Intervention de Bruno Tertrais

Commission des affaires étrangères, de la défense et des forces armées — Réunion du 8 mars 2023 à 9h30
Audition conjointe de Mm. Thomas Gomart directeur de l'institut français des relations internationales ifri et bruno tertrais directeur adjoint de la fondation pour la recherche stratégique frs sur les enjeux de la loi de programmation militaire

Bruno Tertrais, directeur adjoint de la Fondation pour la recherche stratégique (FRS) :

La clause de revoyure est d'autant plus nécessaire que la future LPM portera sur six années.

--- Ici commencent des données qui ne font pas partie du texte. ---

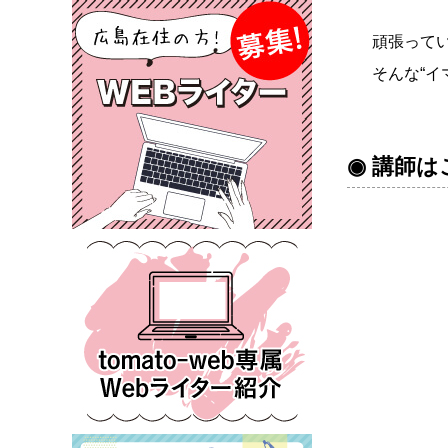
頑張って
そんな“
◉ 講師は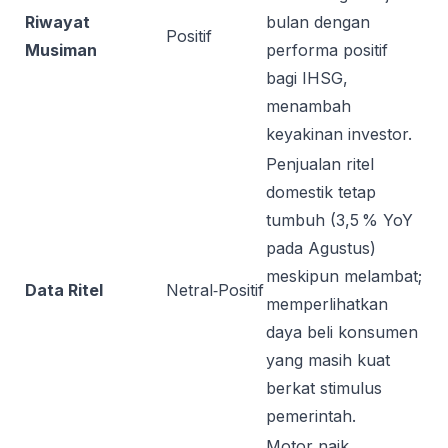
Riwayat
bulan dengan
Positif
Musiman
performa positif
bagi IHSG,
menambah
keyakinan investor.
Penjualan ritel
domestik tetap
tumbuh (3,5 % YoY
pada Agustus)
meskipun melambat;
Data Ritel
Netral‑Positif
memperlihatkan
daya beli konsumen
yang masih kuat
berkat stimulus
pemerintah.
Motor naik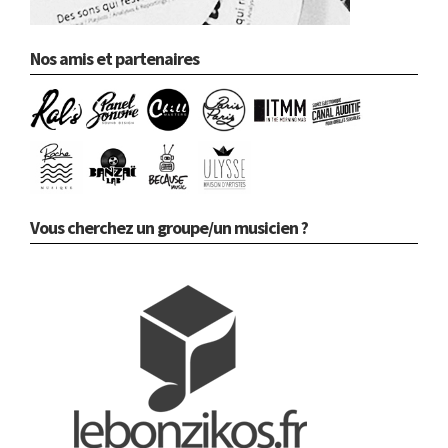
Nos amis et partenaires
Vous cherchez un groupe/un musicien ?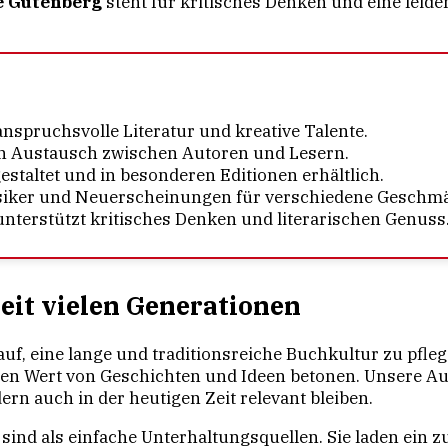
e Gutenberg
steht für kritisches Denken und eine leid
nspruchsvolle Literatur und kreative Talente.
n Austausch zwischen Autoren und Lesern.
estaltet und in besonderen Editionen erhältlich.
assiker und Neuerscheinungen für verschiedene Geschmä
terstützt kritisches Denken und literarischen Genuss
eit vielen Generationen
rauf, eine lange und traditionsreiche Buchkultur zu pfleg
ie den Wert von Geschichten und Ideen betonen. Unsere 
rn auch in der heutigen Zeit relevant bleiben.
sind als einfache Unterhaltungsquellen. Sie laden ein z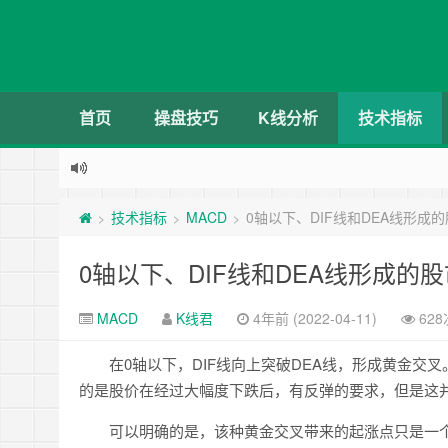
首页
操盘技巧
K线分析
技术指标
技术指标
MACD
0轴以下、DIF线和DEA线形成
>
>
>
0轴以下、DIF线和DEA线形成的
MACD
K线君
4年前 (2022-04-11)
62
在0轴以下，DIF线向上突破DEA线，形成黄金交叉
的是股价在经过大幅度下跌后，有反弹的要求，但是这
可以明确的是，该种黄金交叉带来的起涨点只是一个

Les parlementaires n'ont pas été les seuls exclus de l'élaboration de la revue nationale stratégique. Les chercheurs comme les think tanks n'ont pas été associés à sa rédaction. La première commission du Livre blanc, par sa diversité et sa représentativité, était un formidable exercice de fertilisation intellectuelle croisée. J'en ai un excellent souvenir. Cela ne signifie pas qu'il faille absolument un nouveau Livre blanc. Mais rien ne remplace l'ouverture intellectuelle et politique. Ces exercices confidentiels, associant think tanks, personnalités et parlementaires, devraient être maintenues. Par ailleurs, si le contenu de la revue nationale stratégique n'est pas mauvais, il y manque une plume et de la lisibilité. Il y a trop d'éléments pour qu'on puisse y distinguer ceux qui sont saillants.

La Pologne sera ce que l'Allemagne était dans les années 1960/1970. Ce pays est en première ligne et sera potentiellement une grande puissance militaire en 2030. Il faut s'en féliciter. Mais je n'irai pas jusqu'à dire que le centre de gravité de l'Europe se déplace à l'est. Cette expression est utilisée un peu trop facilement dans les débats européens. Les réalités économiques ne doivent pas être négligées.

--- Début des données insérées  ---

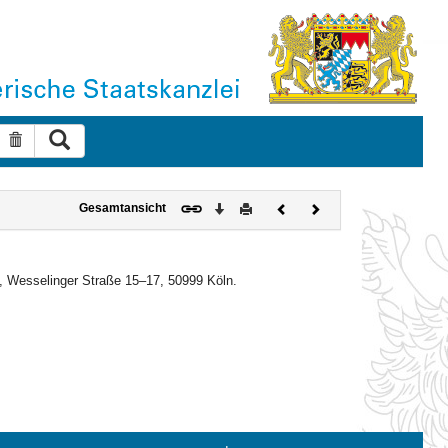
Suche ausführen
Suche zurücksetzen
Download
Drucken
Vorheriges
Nächstes
Gesamtansicht
Dokument
Dokument
, Wesselinger Straße 15–17, 50999 Köln.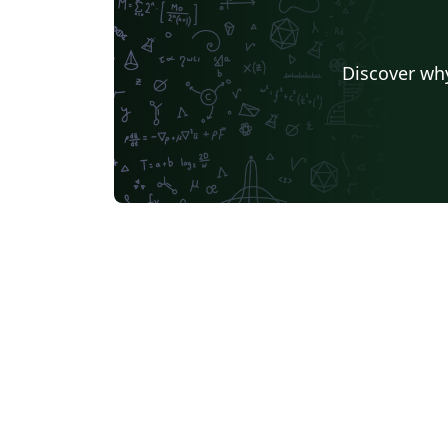
Discover why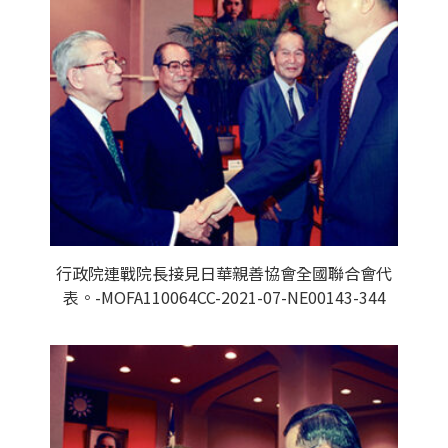
行政院連戰院長接見日華親善協會全國聯合會代
表。-MOFA110064CC-2021-07-NE00143-344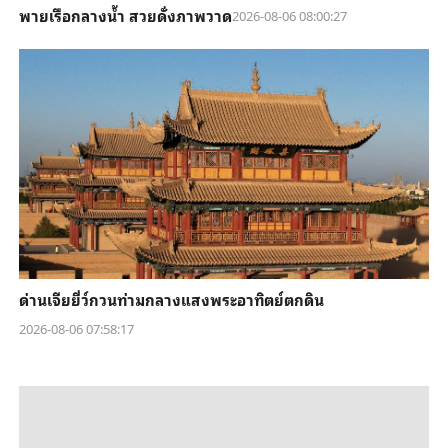
พายเรือกลางน้ำ สวยดั่งภาพวาด
2026-08-06 08:00:27
ด่านเจียยี่ว์กวนท่ามกลางแสงพระอาทิตย์ตกดิน
2026-08-06 07:58:17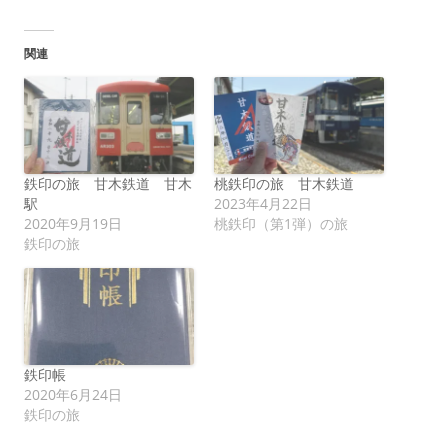
関連
鉄印の旅 甘木鉄道 甘木
桃鉄印の旅 甘木鉄道
駅
2023年4月22日
2020年9月19日
桃鉄印（第1弾）の旅
鉄印の旅
鉄印帳
2020年6月24日
鉄印の旅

S'agissant du pivot vers l'Asie, j'oppose les faits au récit. La réalité est que la présence militaire américaine en Europe a augmenté dans les dernières années de la présidence Obama, a continué d'augmenter sous Trump, et s'est encore accentuée - pas nécessairement de manière permanente - avec la guerre en Ukraine. Le récit d'un délaissement de l'Europe par les États-Unis est ancien mais les faits le démentent pour l'instant.

Nous ne pouvons pas avoir pour ambition de tenir le Pacifique. Nous y avons deux objectifs : la défense de la souveraineté et des ressources de nos DROM COM et la défense de la liberté de navigation en haute mer. La comparaison entre Méditerranée et Pacifique n'est donc à mon sens pas très féconde.

La probabilité de simultanéité de scénarios graves impliquant directement ou indirectement les Européens est plus grande aujourd'hui qu'elle ne l'était il y a une dizaine d'années.

Il est vrai que les think tanks français ont un rapport coût efficacité en termes d'influence particulièrement bon. Malgré les soutiens réels dont nous bénéficions dans les administrations et l'attention qui nous est porté, la France ne se donne pas les moyens de ses ambitions. Nous nous lamentons sur le fait que nous perdons en influence ici ou là. Nous regrettons de n'avoir pas identifié certaines campagnes de désinformation. Les think tanks peuvent contribuer à la nouvelle fonction Influence récemment érigée en fonction stratégique, même si notre travail ne consiste pas à être les porte-paroles de l'exécutif.

S'agissant de la guerre informationnelle, vous avez évoqué la coupe du monde. Il faut également nous préparer en la matière dans la perspective des jeux olympiques de 2024.

S'agissant du ratio des 2 %, je rappelle qu'un rapport au PIB ne veut rien dire puisque le PIB évolue. Si nous ne consacrerons que 2 % du PIB en 2025 à l'effort de défense, c'est parce que le PIB a considérablement évolué depuis les années 1950. Par ailleurs, à l'occasion des crises, le PIB se rétracte, ce qui fait automatiquement gonfler la part de l'effort de défense et permet d'atteindre les 2 %. Il est néanmoins vrai qu'il s'agit d'un signal politique et d'un moyen de mobilisation pour la population. Bien plus pertinentes sont la part des dépenses d'équipement comparées aux dépenses de personnel ou encore la part des dépenses de l'État consacrées à la défense. Mais ces critères obligent à de complexes comparaisons internationales. Les critères qualitatifs, sur le pourcentage de capacités opérationnelles ou de disponibilité opérationnelle sont également bien plus intéressants que le critère du 2 %.